REQUIRED ACTION
When a line contains the string "آهنگ", it counts once; give the total of such lines in the entries below and nothing else.

DATA LISTING

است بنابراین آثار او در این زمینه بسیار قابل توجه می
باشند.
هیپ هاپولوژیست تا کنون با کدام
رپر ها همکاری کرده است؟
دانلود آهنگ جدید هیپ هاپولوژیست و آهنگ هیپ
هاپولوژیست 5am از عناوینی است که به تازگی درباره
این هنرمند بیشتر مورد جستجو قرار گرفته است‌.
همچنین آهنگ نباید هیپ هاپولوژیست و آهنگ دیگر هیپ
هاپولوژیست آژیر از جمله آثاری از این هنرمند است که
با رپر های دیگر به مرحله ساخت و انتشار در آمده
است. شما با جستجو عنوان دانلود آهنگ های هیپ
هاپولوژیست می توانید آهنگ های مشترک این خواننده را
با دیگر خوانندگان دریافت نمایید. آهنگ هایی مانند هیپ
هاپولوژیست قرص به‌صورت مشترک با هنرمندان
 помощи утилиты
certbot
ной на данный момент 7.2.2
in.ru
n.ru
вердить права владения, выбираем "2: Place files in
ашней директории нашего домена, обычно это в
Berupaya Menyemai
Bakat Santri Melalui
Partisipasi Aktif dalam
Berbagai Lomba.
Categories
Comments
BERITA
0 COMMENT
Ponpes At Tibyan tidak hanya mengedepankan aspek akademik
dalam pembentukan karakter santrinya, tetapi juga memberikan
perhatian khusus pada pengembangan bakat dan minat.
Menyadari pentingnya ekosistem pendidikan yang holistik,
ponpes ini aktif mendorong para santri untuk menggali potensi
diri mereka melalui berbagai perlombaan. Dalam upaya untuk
--
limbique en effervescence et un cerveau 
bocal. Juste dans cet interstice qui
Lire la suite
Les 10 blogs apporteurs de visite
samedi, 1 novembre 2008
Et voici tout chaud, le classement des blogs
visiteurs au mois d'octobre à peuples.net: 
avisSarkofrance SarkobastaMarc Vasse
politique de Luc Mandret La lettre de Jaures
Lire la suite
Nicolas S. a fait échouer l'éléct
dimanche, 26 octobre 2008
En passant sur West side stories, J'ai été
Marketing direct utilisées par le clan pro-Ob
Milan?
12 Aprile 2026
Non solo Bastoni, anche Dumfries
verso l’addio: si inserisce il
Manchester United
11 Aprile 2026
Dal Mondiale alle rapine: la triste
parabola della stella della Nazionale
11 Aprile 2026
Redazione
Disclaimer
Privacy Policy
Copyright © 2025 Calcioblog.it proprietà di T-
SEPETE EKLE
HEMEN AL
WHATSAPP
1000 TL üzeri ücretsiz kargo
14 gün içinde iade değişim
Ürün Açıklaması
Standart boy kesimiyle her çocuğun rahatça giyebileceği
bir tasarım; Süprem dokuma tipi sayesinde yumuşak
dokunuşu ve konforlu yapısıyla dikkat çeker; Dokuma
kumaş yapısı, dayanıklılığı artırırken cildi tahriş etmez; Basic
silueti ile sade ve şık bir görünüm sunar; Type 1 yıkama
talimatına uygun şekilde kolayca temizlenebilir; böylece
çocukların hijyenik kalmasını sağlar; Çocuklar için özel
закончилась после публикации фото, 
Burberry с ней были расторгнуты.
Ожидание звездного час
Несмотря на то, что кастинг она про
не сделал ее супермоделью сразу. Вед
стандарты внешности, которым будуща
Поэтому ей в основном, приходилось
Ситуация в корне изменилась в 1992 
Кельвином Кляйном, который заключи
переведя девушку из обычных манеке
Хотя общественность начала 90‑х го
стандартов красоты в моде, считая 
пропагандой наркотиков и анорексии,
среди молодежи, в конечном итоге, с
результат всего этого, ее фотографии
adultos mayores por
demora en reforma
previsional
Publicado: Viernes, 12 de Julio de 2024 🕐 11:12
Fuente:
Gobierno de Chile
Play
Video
==
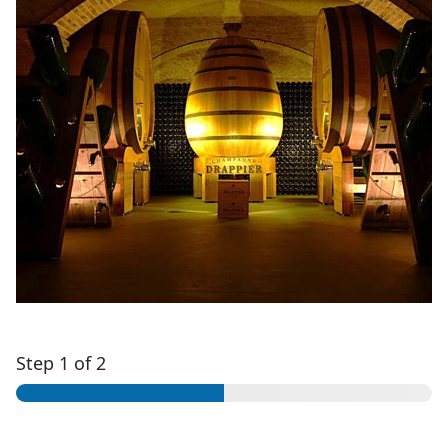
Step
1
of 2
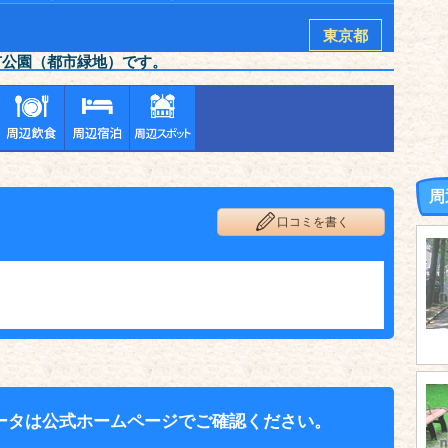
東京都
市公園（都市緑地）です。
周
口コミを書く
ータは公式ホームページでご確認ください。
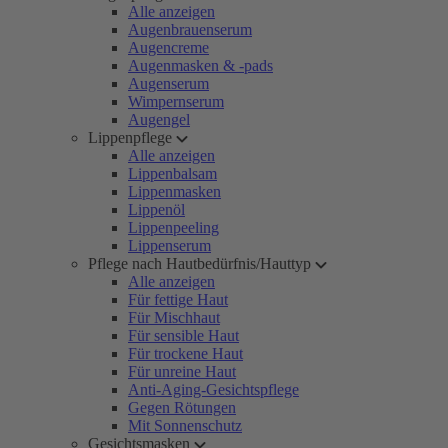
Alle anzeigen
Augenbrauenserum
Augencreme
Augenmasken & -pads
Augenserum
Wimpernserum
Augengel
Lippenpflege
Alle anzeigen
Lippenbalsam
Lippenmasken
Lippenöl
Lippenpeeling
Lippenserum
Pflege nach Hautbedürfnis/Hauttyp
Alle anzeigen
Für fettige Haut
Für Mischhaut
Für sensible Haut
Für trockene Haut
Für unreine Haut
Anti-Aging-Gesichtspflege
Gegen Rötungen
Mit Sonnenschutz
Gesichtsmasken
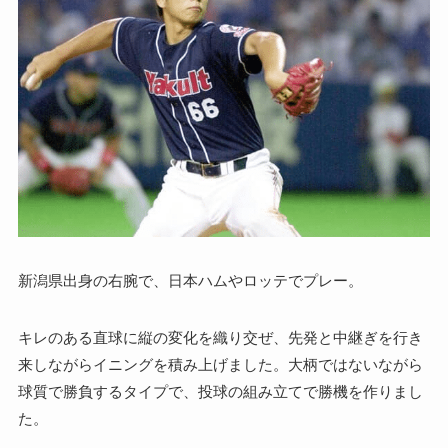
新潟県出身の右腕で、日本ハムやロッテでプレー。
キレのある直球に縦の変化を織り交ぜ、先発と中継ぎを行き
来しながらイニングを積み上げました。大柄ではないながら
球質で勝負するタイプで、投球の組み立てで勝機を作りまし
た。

RESPONSE
5